** Opening RECORDS TO USE block **

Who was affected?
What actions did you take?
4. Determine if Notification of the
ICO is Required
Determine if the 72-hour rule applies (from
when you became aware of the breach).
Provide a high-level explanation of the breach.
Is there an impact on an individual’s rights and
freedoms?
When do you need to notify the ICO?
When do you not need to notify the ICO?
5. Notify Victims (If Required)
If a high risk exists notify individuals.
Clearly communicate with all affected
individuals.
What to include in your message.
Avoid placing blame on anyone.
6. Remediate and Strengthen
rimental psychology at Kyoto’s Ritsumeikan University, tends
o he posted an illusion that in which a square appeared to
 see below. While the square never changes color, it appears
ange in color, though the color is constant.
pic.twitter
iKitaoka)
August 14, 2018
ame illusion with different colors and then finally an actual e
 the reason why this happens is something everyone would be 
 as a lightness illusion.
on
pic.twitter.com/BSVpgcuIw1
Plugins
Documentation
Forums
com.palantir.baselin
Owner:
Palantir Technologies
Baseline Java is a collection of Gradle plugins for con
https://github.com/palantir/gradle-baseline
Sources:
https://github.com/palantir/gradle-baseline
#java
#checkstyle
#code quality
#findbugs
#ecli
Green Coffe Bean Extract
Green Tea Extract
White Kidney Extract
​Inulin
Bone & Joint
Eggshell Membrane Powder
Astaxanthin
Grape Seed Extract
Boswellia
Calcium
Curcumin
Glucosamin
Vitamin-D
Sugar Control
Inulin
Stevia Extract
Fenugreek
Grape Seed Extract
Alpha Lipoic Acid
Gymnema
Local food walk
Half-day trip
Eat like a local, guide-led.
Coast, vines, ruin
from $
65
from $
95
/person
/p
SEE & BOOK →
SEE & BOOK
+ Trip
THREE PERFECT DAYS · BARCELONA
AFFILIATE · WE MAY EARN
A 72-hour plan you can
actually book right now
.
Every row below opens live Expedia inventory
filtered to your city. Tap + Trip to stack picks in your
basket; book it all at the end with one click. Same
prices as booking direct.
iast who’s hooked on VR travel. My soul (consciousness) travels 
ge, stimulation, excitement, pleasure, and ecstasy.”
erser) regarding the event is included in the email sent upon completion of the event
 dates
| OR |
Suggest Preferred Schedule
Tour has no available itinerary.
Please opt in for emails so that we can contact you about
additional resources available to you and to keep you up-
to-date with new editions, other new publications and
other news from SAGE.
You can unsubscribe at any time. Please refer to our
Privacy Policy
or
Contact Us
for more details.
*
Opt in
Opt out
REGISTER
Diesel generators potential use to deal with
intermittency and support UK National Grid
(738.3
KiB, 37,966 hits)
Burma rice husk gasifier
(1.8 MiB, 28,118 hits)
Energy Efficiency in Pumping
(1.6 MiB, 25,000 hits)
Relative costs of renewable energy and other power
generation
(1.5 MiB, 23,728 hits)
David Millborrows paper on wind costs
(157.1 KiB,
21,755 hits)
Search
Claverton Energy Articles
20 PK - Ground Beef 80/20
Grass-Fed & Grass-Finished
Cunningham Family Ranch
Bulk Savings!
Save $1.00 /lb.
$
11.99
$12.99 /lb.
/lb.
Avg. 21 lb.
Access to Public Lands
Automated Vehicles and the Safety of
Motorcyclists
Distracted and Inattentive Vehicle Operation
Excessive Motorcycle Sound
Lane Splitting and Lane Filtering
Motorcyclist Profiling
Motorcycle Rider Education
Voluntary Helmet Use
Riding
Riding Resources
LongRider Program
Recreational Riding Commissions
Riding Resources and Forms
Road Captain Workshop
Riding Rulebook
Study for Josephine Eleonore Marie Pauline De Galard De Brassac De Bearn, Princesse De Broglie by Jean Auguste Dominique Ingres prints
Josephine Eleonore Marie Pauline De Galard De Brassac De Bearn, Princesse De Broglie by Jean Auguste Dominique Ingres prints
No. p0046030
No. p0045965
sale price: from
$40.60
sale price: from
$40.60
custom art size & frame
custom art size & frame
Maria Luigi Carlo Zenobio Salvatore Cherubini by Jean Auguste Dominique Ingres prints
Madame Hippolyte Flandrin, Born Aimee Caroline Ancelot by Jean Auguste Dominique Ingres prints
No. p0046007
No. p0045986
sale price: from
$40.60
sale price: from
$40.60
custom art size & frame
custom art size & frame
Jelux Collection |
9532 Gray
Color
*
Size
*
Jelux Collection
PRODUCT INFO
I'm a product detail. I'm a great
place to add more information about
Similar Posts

** Closing RECORDS TO USE block **

THE PROBLEM
An exact retyping of every line in the records is needed.

SOLVED EXERCISE
Who was affected?
What actions did you take?
4. Determine if Notification of the
ICO is Required
Determine if the 72-hour rule applies (from
when you became aware of the breach).
Provide a high-level explanation of the breach.
Is there an impact on an individual’s rights and
freedoms?
When do you need to notify the ICO?
When do you not need to notify the ICO?
5. Notify Victims (If Required)
If a high risk exists notify individuals.
Clearly communicate with all affected
individuals.
What to include in your message.
Avoid placing blame on anyone.
6. Remediate and Strengthen
rimental psychology at Kyoto’s Ritsumeikan University, tends
o he posted an illusion that in which a square appeared to
 see below. While the square never changes color, it appears
ange in color, though the color is constant.
pic.twitter
iKitaoka)
August 14, 2018
ame illusion with different colors and then finally an actual e
 the reason why this happens is something everyone would be 
 as a lightness illusion.
on
pic.twitter.com/BSVpgcuIw1
Plugins
Documentation
Forums
com.palantir.baselin
Owner:
Palantir Technologies
Baseline Java is a collection of Gradle plugins for con
https://github.com/palantir/gradle-baseline
Sources:
https://github.com/palantir/gradle-baseline
#java
#checkstyle
#code quality
#findbugs
#ecli
Green Coffe Bean Extract
Green Tea Extract
White Kidney Extract
​Inulin
Bone & Joint
Eggshell Membrane Powder
Astaxanthin
Grape Seed Extract
Boswellia
Calcium
Curcumin
Glucosamin
Vitamin-D
Sugar Control
Inulin
Stevia Extract
Fenugreek
Grape Seed Extract
Alpha Lipoic Acid
Gymnema
Local food walk
Half-day trip
Eat like a local, guide-led.
Coast, vines, ruin
from $
65
from $
95
/person
/p
SEE & BOOK →
SEE & BOOK
+ Trip
THREE PERFECT DAYS · BARCELONA
AFFILIATE · WE MAY EARN
A 72-hour plan you can
actually book right now
.
Every row below opens live Expedia inventory
filtered to your city. Tap + Trip to stack picks in your
basket; book it all at the end with one click. Same
prices as booking direct.
iast who’s hooked on VR travel. My soul (consciousness) travels 
ge, stimulation, excitement, pleasure, and ecstasy.”
erser) regarding the event is included in the email sent upon completion of the event
 dates
| OR |
Suggest Preferred Schedule
Tour has no available itinerary.
Please opt in for emails so that we can contact you about
additional resources available to you and to keep you up-
to-date with new editions, other new publications and
other news from SAGE.
You can unsubscribe at any time. Please refer to our
Privacy Policy
or
Contact Us
for more details.
*
Opt in
Opt out
REGISTER
Diesel generators potential use to deal with
intermittency and support UK National Grid
(738.3
KiB, 37,966 hits)
Burma rice husk gasifier
(1.8 MiB, 28,118 hits)
Energy Efficiency in Pumping
(1.6 MiB, 25,000 hits)
Relative costs of renewable energy and other power
generation
(1.5 MiB, 23,728 hits)
David Millborrows paper on wind costs
(157.1 KiB,
21,755 hits)
Search
Claverton Energy Articles
20 PK - Ground Beef 80/20
Grass-Fed & Grass-Finished
Cunningham Family Ranch
Bulk Savings!
Save $1.00 /lb.
$
11.99
$12.99 /lb.
/lb.
Avg. 21 lb.
Access to Public Lands
Automated Vehicles and the Safety of
Motorcyclists
Distracted and Inattentive Vehicle Operation
Excessive Motorcycle Sound
Lane Splitting and Lane Filtering
Motorcyclist Profiling
Motorcycle Rider Education
Voluntary Helmet Use
Riding
Riding Resources
LongRider Program
Recreational Riding Commissions
Riding Resources and Forms
Road Captain Workshop
Riding Rulebook
Study for Josephine Eleonore Marie Pauline De Galard De Brassac De Bearn, Princesse De Broglie by Jean Auguste Dominique Ingres prints
Josephine Eleonore Marie Pauline De Galard De Brassac De Bearn, Princesse De Broglie by Jean Auguste Dominique Ingres prints
No. p0046030
No. p0045965
sale price: from
$40.60
sale price: from
$40.60
custom art size & frame
custom art size & frame
Maria Luigi Carlo Zenobio Salvatore Cherubini by Jean Auguste Dominique Ingres prints
Madame Hippolyte Flandrin, Born Aimee Caroline Ancelot by Jean Auguste Dominique Ingres prints
No. p0046007
No. p0045986
sale price: from
$40.60
sale price: from
$40.60
custom art size & frame
custom art size & frame
Jelux Collection |
9532 Gray
Color
*
Size
*
Jelux Collection
PRODUCT INFO
I'm a product detail. I'm a great
place to add more information about
Similar Posts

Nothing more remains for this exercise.